### What is expected
Leaving out every picture, copy the lines of the data exactly, from the first through the line containing "When networking, it’".

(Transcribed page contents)
══════════════════════════════

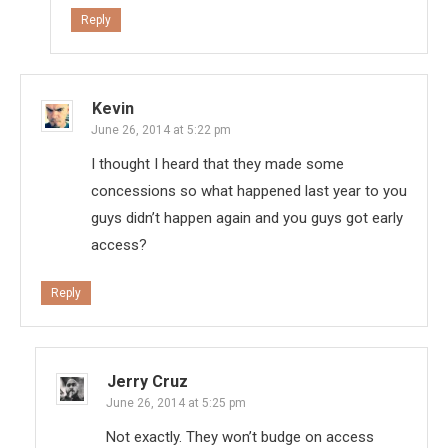
Reply
Kevin
June 26, 2014 at 5:22 pm
I thought I heard that they made some
concessions so what happened last year to you
guys didn’t happen again and you guys got early
access?
Reply
Jerry Cruz
June 26, 2014 at 5:25 pm
Not exactly. They won’t budge on access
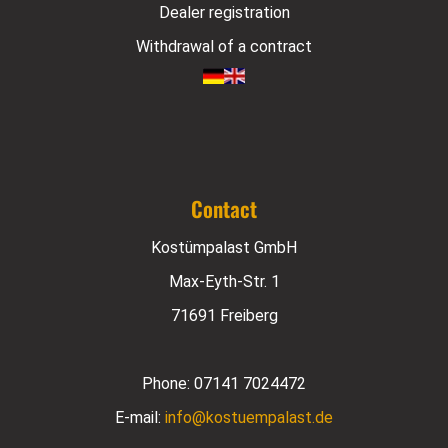
Dealer registration
Withdrawal of a contract
Contact
Kostümpalast GmbH
Max-Eyth-Str. 1
71691 Freiberg
Phone:
07141 7024472
E-mail:
info@kostuempalast.de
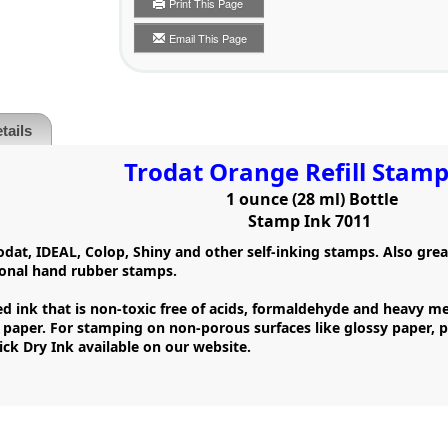
Print This Page
Email This Page
tails
Trodat Orange Refill Stamp
1 ounce (28 ml) Bottle
Stamp Ink 7011
Trodat, IDEAL, Colop, Shiny and other self-inking stamps. Also gre
tional hand rubber stamps.
d ink that is non-toxic free of acids, formaldehyde and heavy met
a paper. For stamping on non-porous surfaces like glossy paper,
ck Dry Ink available on our website.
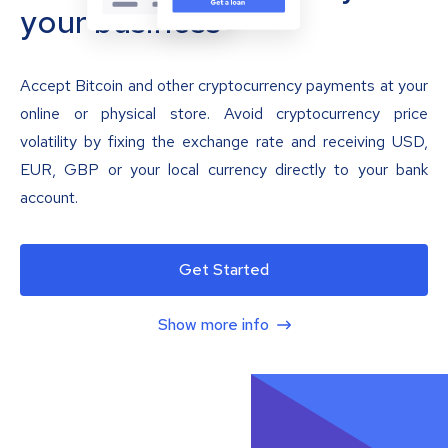
your business
Accept Bitcoin and other cryptocurrency payments at your
online or physical store. Avoid cryptocurrency price
volatility by fixing the exchange rate and receiving USD,
EUR, GBP or your local currency directly to your bank
account.
Get Started
Show more info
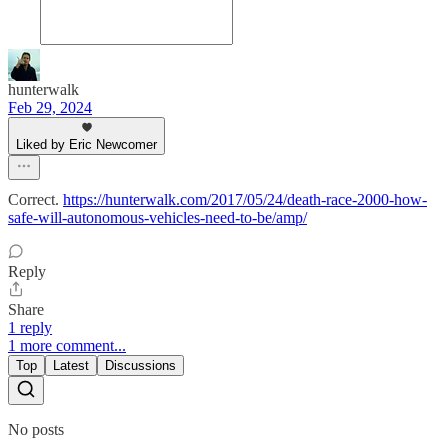
hunterwalk
Feb 29, 2024
Liked by Eric Newcomer
Correct.
https://hunterwalk.com/2017/05/24/death-race-2000-how-
safe-will-autonomous-vehicles-need-to-be/amp/
Reply
Share
1 reply
1 more comment...
Top
Latest
Discussions
No posts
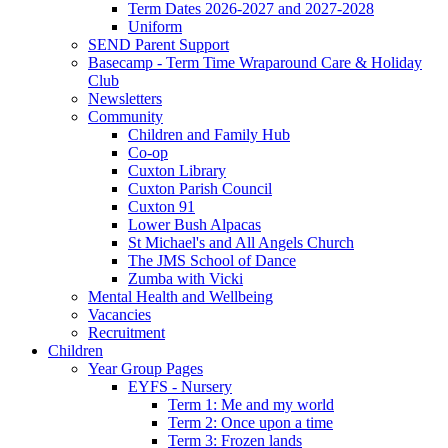
Term Dates 2026-2027 and 2027-2028
Uniform
SEND Parent Support
Basecamp - Term Time Wraparound Care & Holiday
Club
Newsletters
Community
Children and Family Hub
Co-op
Cuxton Library
Cuxton Parish Council
Cuxton 91
Lower Bush Alpacas
St Michael's and All Angels Church
The JMS School of Dance
Zumba with Vicki
Mental Health and Wellbeing
Vacancies
Recruitment
Children
Year Group Pages
EYFS - Nursery
Term 1: Me and my world
Term 2: Once upon a time
Term 3: Frozen lands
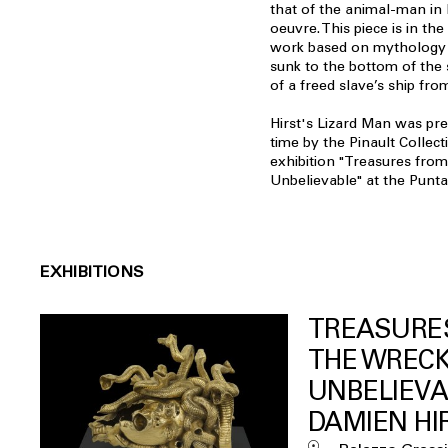
that of the animal-man in
oeuvre. This piece is in the
work based on mythology 
sunk to the bottom of the 
of a freed slave’s ship fro
Hirst's Lizard Man was pres
time by the Pinault Collect
exhibition "Treasures from
Unbelievable" at the Punt
EXHIBITIONS
TREASURE
THE WRECK
UNBELIEVA
DAMIEN HI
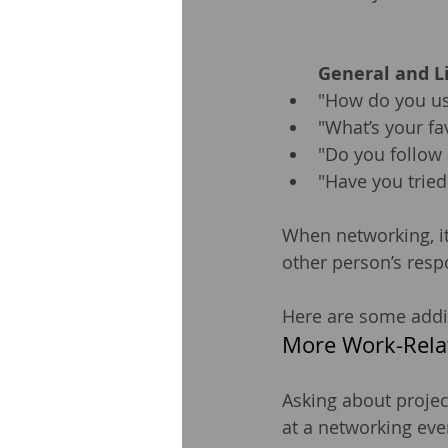
General and L
"How do you us
"What’s your fa
"Do you follow
"Have you tried
When networking, it’
other person’s resp
Here are some addit
More Work-Rela
Asking about projec
at a networking eve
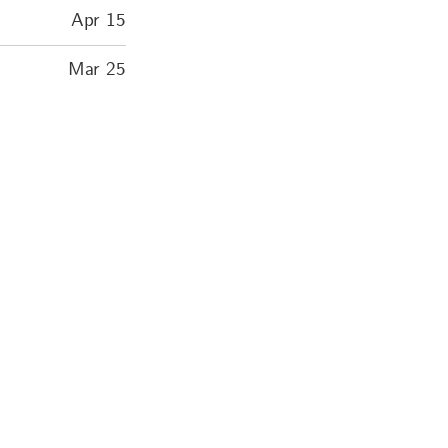
Apr 15
Mar 25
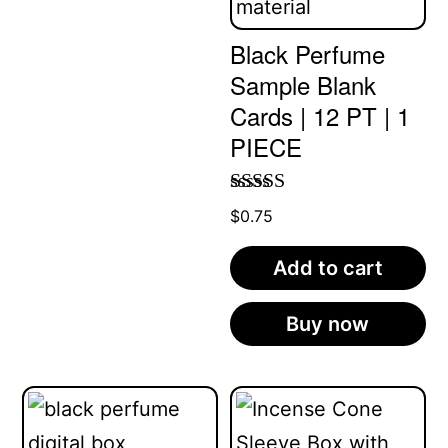
Black Perfume
Sample Blank
Cards | 12 PT | 1
PIECE
Rated
5.00
$
0.75
out of 5
Add to cart
Buy now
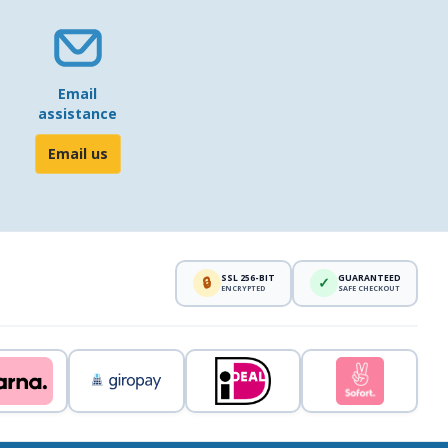
Email
assistance
Email us
SSL 256-BIT
GUARANTEED
🔒
✓
ENCRYPTED
SAFE CHECKOUT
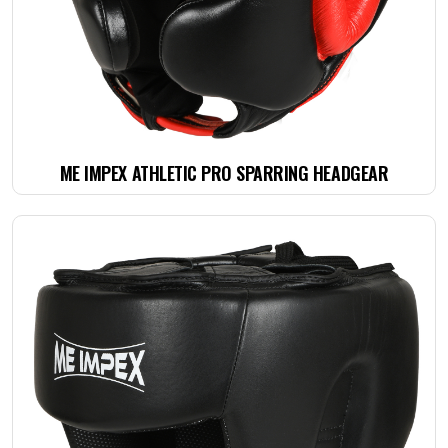
ME IMPEX ATHLETIC PRO SPARRING HEADGEAR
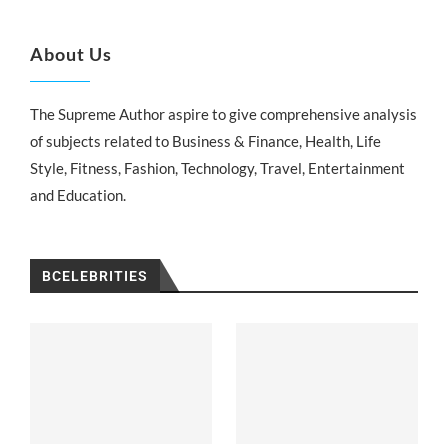
About Us
The Supreme Author aspire to give comprehensive analysis
of subjects related to Business & Finance, Health, Life
Style, Fitness, Fashion, Technology, Travel, Entertainment
and Education.
BCELEBRITIES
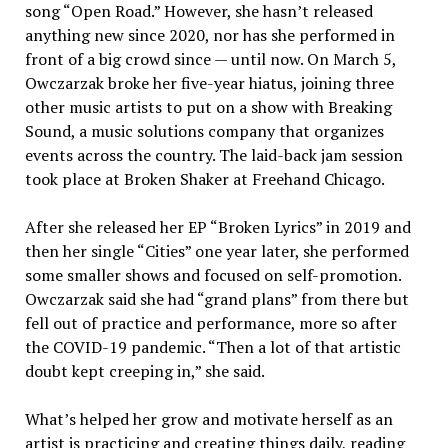
song “Open Road.” However, she hasn’t released
anything new since 2020, nor has she performed in
front of a big crowd since — until now. On March 5,
Owczarzak broke her five-year hiatus, joining three
other music artists to put on a show with Breaking
Sound, a music solutions company that organizes
events across the country. The laid-back jam session
took place at Broken Shaker at Freehand Chicago.
After she released her EP “Broken Lyrics” in 2019 and
then her single “Cities” one year later, she performed
some smaller shows and focused on self-promotion.
Owczarzak said she had “grand plans” from there but
fell out of practice and performance, more so after
the COVID-19 pandemic. “Then a lot of that artistic
doubt kept creeping in,” she said.
What’s helped her grow and motivate herself as an
artist is practicing and creating things daily, reading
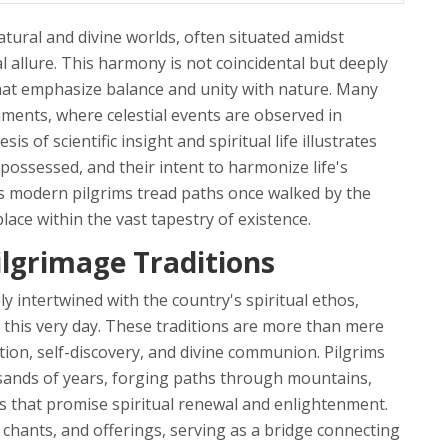
ural and divine worlds, often situated amidst
 allure. This harmony is not coincidental but deeply
 that emphasize balance and unity with nature. Many
nments, where celestial events are observed in
is of scientific insight and spiritual life illustrates
ossessed, and their intent to harmonize life's
As modern pilgrims tread paths once walked by the
place within the vast tapestry of existence.
ilgrimage Traditions
ly intertwined with the country's spiritual ethos,
 this very day. These traditions are more than mere
tion, self-discovery, and divine communion. Pilgrims
usands of years, forging paths through mountains,
ns that promise spiritual renewal and enlightenment.
, chants, and offerings, serving as a bridge connecting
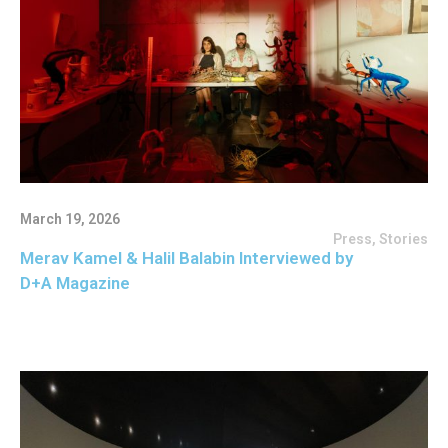
March 19, 2026
Press
,
Stories
Merav Kamel & Halil Balabin Interviewed by
D+A Magazine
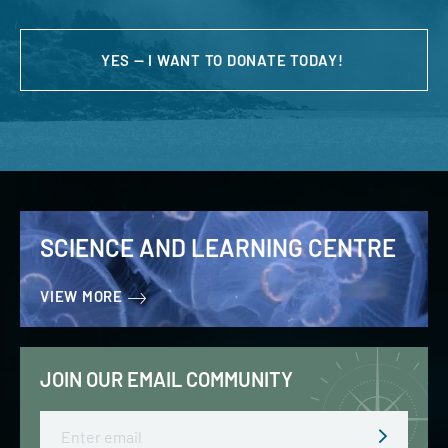
YES — I WANT TO DONATE TODAY!
SCIENCE AND LEARNING CENTRE
VIEW MORE
JOIN OUR EMAIL COMMUNITY
Email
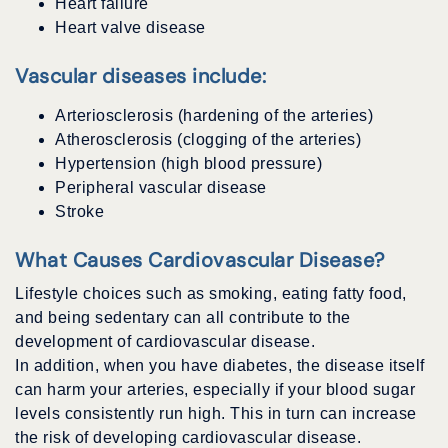
Heart failure
Heart valve disease
Vascular diseases include:
Arteriosclerosis (hardening of the arteries)
Atherosclerosis (clogging of the arteries)
Hypertension (high blood pressure)
Peripheral vascular disease
Stroke
What Causes Cardiovascular Disease?
Lifestyle choices such as smoking, eating fatty food,
and being sedentary can all contribute to the
development of cardiovascular disease.
In addition, when you have diabetes, the disease itself
can harm your arteries, especially if your blood sugar
levels consistently run high. This in turn can increase
the risk of developing cardiovascular disease.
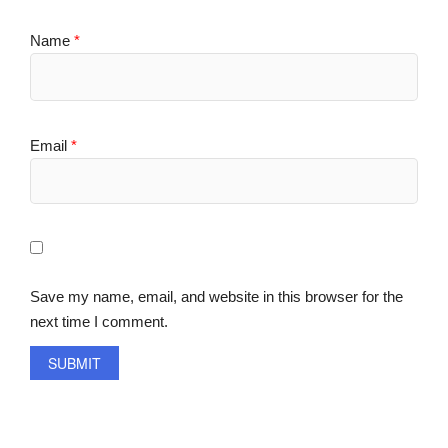
Name
*
Email
*
Save my name, email, and website in this browser for the
next time I comment.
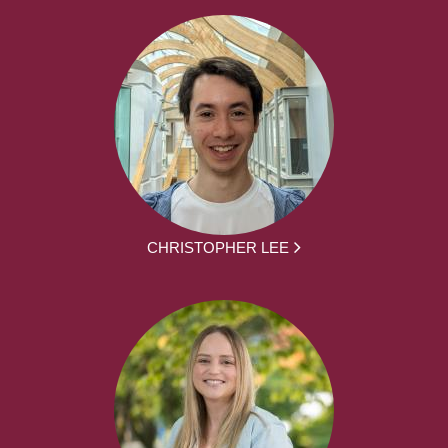
CHRISTOPHER LEE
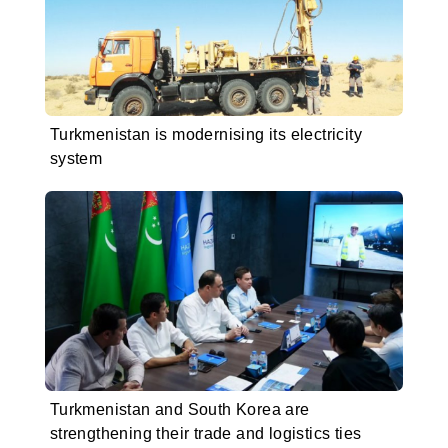
Turkmenistan is modernising its electricity
system
Turkmenistan and South Korea are
strengthening their trade and logistics ties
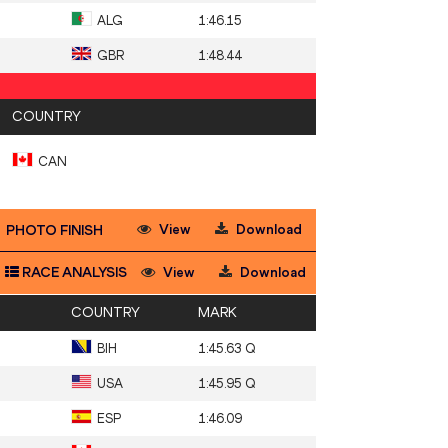
ALG
1:46.15
GBR
1:48.44
COUNTRY
CAN
View
Download
PHOTO FINISH
RACE ANALYSIS
View
Download
COUNTRY
MARK
BIH
1:45.63 Q
USA
1:45.95 Q
ESP
1:46.09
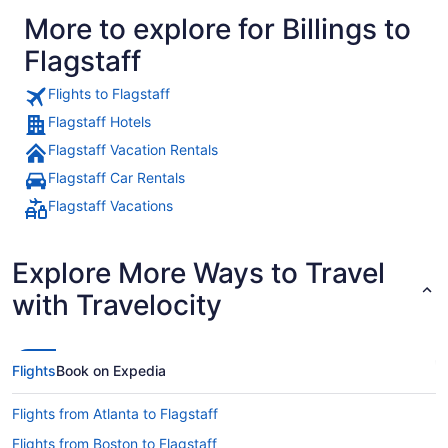
More to explore for Billings to
Flagstaff
Flights to Flagstaff
Flagstaff Hotels
Flagstaff Vacation Rentals
Flagstaff Car Rentals
Flagstaff Vacations
Explore More Ways to Travel
with Travelocity
Flights
Book on Expedia
Flights from Atlanta to Flagstaff
Flights from Boston to Flagstaff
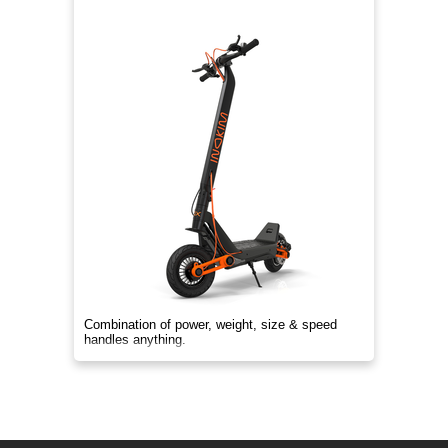
Combination of power, weight, size & speed
handles anything.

══════════════════════════════

### Exercise solution
Reply
Kevin
June 26, 2014 at 5:22 pm
I thought I heard that they made some
concessions so what happened last year to you
guys didn’t happen again and you guys got early
access?
Reply
Jerry Cruz
June 26, 2014 at 5:25 pm
Not exactly. They won’t budge on access
Dealer registration
Withdrawal of a contract
Contact
Kostümpalast GmbH
Max-Eyth-Str. 1
71691 Freiberg
Phone:
07141 7024472
E-mail:
info@kostuempalast.de
Print This Page
Email This Page
tails
Trodat Orange Refill Stamp
1 ounce (28 ml) Bottle
Stamp Ink 7011
Trodat, IDEAL, Colop, Shiny and other self-inking stamps. Also gre
tional hand rubber stamps.
d ink that is non-toxic free of acids, formaldehyde and heavy met
a paper. For stamping on non-porous surfaces like glossy paper,
ck Dry Ink available on our website.
your business
Accept Bitcoin and other cryptocurrency payments at your
online or physical store. Avoid cryptocurrency price
volatility by fixing the exchange rate and receiving USD,
EUR, GBP or your local currency directly to your bank
account.
Get Started
Show more info
hunterwalk
Feb 29, 2024
Liked by Eric Newcomer
Correct.
https://hunterwalk.com/2017/05/24/death-race-2000-how-
safe-will-autonomous-vehicles-need-to-be/amp/
Reply
Share
1 reply
1 more comment...
Top
Latest
Discussions
No posts
Term Dates 2026-2027 and 2027-2028
Uniform
SEND Parent Support
Basecamp - Term Time Wraparound Care & Holiday
Club
Newsletters
Community
Children and Family Hub
Co-op
Cuxton Library
Cuxton Parish Council
Cuxton 91
Lower Bush Alpacas
St Michael's and All Angels Church
The JMS School of Dance
Zumba with Vicki
Mental Health and Wellbeing
Vacancies
Recruitment
Children
Year Group Pages
EYFS - Nursery
Term 1: Me and my world
Term 2: Once upon a time
Term 3: Frozen lands
that of the animal-man in
oeuvre. This piece is in the
work based on mythology 
sunk to the bottom of the 
of a freed slave’s ship fro
Hirst's Lizard Man was pres
time by the Pinault Collect
exhibition "Treasures from
Unbelievable" at the Punt
EXHIBITIONS
TREASURE
THE WRECK
UNBELIEVA
DAMIEN HI
General and L
"How do you us
"What’s your fa
"Do you follow
"Have you tried
When networking, it’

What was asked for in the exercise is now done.